Le philosophe du langage John Searle, professeur à Berkeley et le logicien Luciano Floridi de l'Université d'Oxford nous offrent dans cette conférence donnée à la New York Review of Books Foundation en octobre 2016 une approche innovante de la fascination suscitée par la présence supposée d'Intelligences Artificielles parmi nous.
Les super-computers battent les meilleurs joueurs de go ou d'échecs, réalisent des tableaux dans le plus pur style de Rembrandt, prétendent être capables d'une forme d'empathie tout en nous réduisant souvent, nous autres humains, à l'état de pourvoyeurs de ressources informatives à échanger dans le grand marché du Big Data.
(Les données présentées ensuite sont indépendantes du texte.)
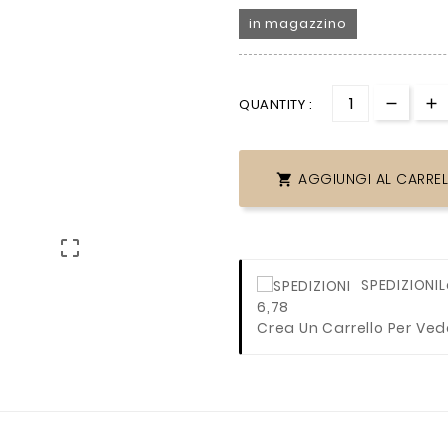
in magazzino
QUANTITY :
AGGIUNGI AL CARRE


SPEDIZIONI
L
6,78
Crea Un Carrello Per Ved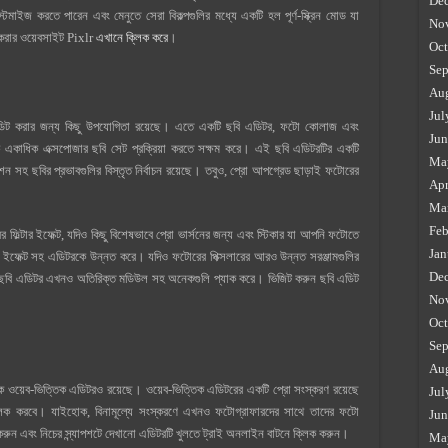
De
টমাইজ করতে পারেন এবং মেনুতে সেরা বিকল্পগুলির মধ্যে একটি হল পূর্ণ-স্ক্রিন মোড যা
No
ট করার ওয়েবসাইট Pixlr
এখানে ক্লিক করে
।
Oct
Sep
Au
Jul
ডিট করার জন্য কিছু উপযোগিতা রয়েছে। এতে একটি ছবি এডিটর, ফটো কোলাজ এবং
Jun
 একাধিক এক্সপোজার ছবি সেট প্রক্রিয়া করতে সক্ষম করে। এই ছবি এডিটরটির একটি
Ma
িপশন সহ ছবির প্রভাবগুলির বিস্তৃত নির্বাচন রয়েছে। তবুও, প্রো আপগ্রেড ছাড়াই ফটোরের
Apr
Ma
Feb
ফিল্টার ইফেক্ট, যদিও কিছু বিশেষভাবে প্রো ভার্সনের জন্য এবং স্টিকার যা আপনি ফটোতে
Jan
 ইফেক্ট সহ এডিটরকে উন্নত করে। যদিও ফটোরের পিক্সলারের আরও উন্নত সরঞ্জামগুলির
De
ক ছবি এডিটর এখনও অতিরিক্ত মডিউল সহ অনেকগুলি প্যাক করে। ভিজিট করুন ছবি এডিট
No
Oct
Sep
Au
ছিক ওয়েব-ভিত্তিক এডিটরও রয়েছে। ওয়েব-ভিত্তিক এডিটরের একটি প্রো সংস্করণ রয়েছে
Jul
 আনলক করবে। যাইহোক, বিনামূল্যে সংস্করণে এখনও ফটোগ্রাফারদের সাথে তাদের ফটো
Jun
করুন এবং নিচের স্ন্যাপশটে দেখানো এডিটরটি খুলতে ট্রাই অনলাইন বাটনে ক্লিক করুন।
Ma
Leur pouvoir de calcul ultra-rapide nous fait espérer de grands progrès ou craindre l'avènement d'un monde déshumanisé. Nous louons ou redoutons la supériorité de leur intelligence et nous imaginons déjà "dépassés" par une forme darwinienne plus évoluée, plus adaptée, plus propice au monde à venir.
Mais n'y-a-il pas là une illusion d'optique? Ces "créatures" sont-elles réellement, d'une manière ou d'une autre, INTELLIGENTES? Encore faudrait-il définir ce qu'est l'intelligence. Searle nous permet d'y voir plus clair. L'intelligence ne peut se réduire à la manipulation même ultra-agile de la syntaxe. Un humain n'est pas intelligent uniquement parce qu'il construit des textes ou des programmes plus ou moins élaborés mais parce qu'il donne du sens à ces constructions, sens qu'il fait vivre à l'intérieur de lui-même, qu'il juge à partir de sa morale, ré-imagine, déforme sans but, suscitant en lui-même des émotions, des erreurs, des errances... créant ainsi son rapport au monde, conscient et inconscient. La machine, aussi rapide soit-elle, calcule, simule et modélise, car on la fait calculer, simuler et modéliser. Par la syntaxe, on lui fait reproduire et accélérer le processus connu de pensée humaine. Elle n'invente rien. Elle amplifie. La machine n'est pas créative, elle ne se donne pas un chemin dans le monde, car elle n'est pas "quelqu'un". "Elle" n'existe pas. "Elle" est une pure illusion créée par nous, pour nous ressembler, mais qui n'est toujours pas là, pas née, pas incarnée, pas inspirée. Elle n'est traversée d'aucun souffle.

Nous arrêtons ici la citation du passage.